When excess of $AgN{O_3}$ is treated with KI solution, AgI forms:
A. Positively charged sol
B. Negatively charged sol.
C. Neutral solution
D. True solution

Answer 1

Hint:The colloidal sols are divided into positively charged sol and negatively charged sol. The positively charged sol are metal hydroxides and the negative charged sols are of metal sulphide.

Complete answer:
When a dilute solution of potassium iodide(KI) is added to dilute solution of silver nitrate, a positive charge sol to silver iodide (AgI) is generated. This formation of positive charge sol is because of absorption of silver ions($A{g^ + }$).from the dispersion medium on the precipitate formed by silver iodide (AgI).
The reaction of silver nitrate with potassium iodide is shown below.
$AgN{O_3}(excess) + KI \to AgI\xrightarrow{{AgN{O_3}}}AgI/A{g^ + }$
When a dilute solution of silver nitrate (AgI) is added to excess dilute solution of potassium iodide, silver iodide with negative charged sol is generated.

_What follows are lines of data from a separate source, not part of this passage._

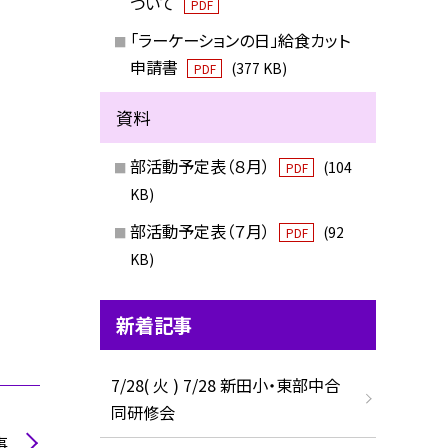
ついて
PDF
「ラーケーションの日」給食カット
申請書
(377 KB)
PDF
資料
部活動予定表（８月）
(104
PDF
KB)
部活動予定表（７月）
(92
PDF
KB)
新着記事
7/28( 火 ) 7/28 新田小・東部中合
同研修会
事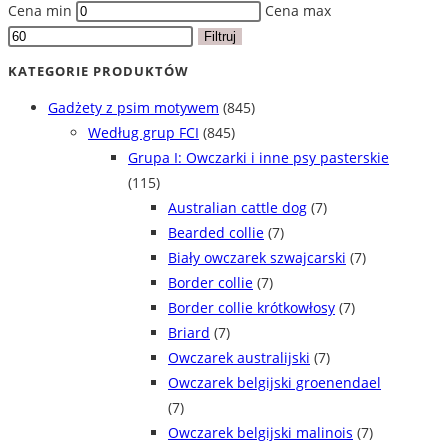
Cena min
Cena max
Filtruj
KATEGORIE PRODUKTÓW
Gadżety z psim motywem
(845)
Według grup FCI
(845)
Grupa I: Owczarki i inne psy pasterskie
(115)
Australian cattle dog
(7)
Bearded collie
(7)
Biały owczarek szwajcarski
(7)
Border collie
(7)
Border collie krótkowłosy
(7)
Briard
(7)
Owczarek australijski
(7)
Owczarek belgijski groenendael
(7)
Owczarek belgijski malinois
(7)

This formation of negative charged sol is due to the absorption of iodide ion (${I^ - }$) from the dispersion medium on the precipitate formed by the silver iodide.
$AgN{O_3} + KI(excess) \to AgI\xrightarrow{{AgN{O_3}}}AgI/{I^ - }$
When silver nitrate is reacted with excess potassium iodide, the colloidal particles formed get released towards the anode.
Thus, when excess of $AgN{O_3}$ is treated with KI solution, AgI forms a positively charged sol.
Therefore, the correct option is (A).

Note:
Make sure about the amount of silver nitrate used. The slight difference in the amount will affect the formation of sol. The classification of colloidal sol is dependent on the nature of the charge which is present in the particles of the dispersed phase.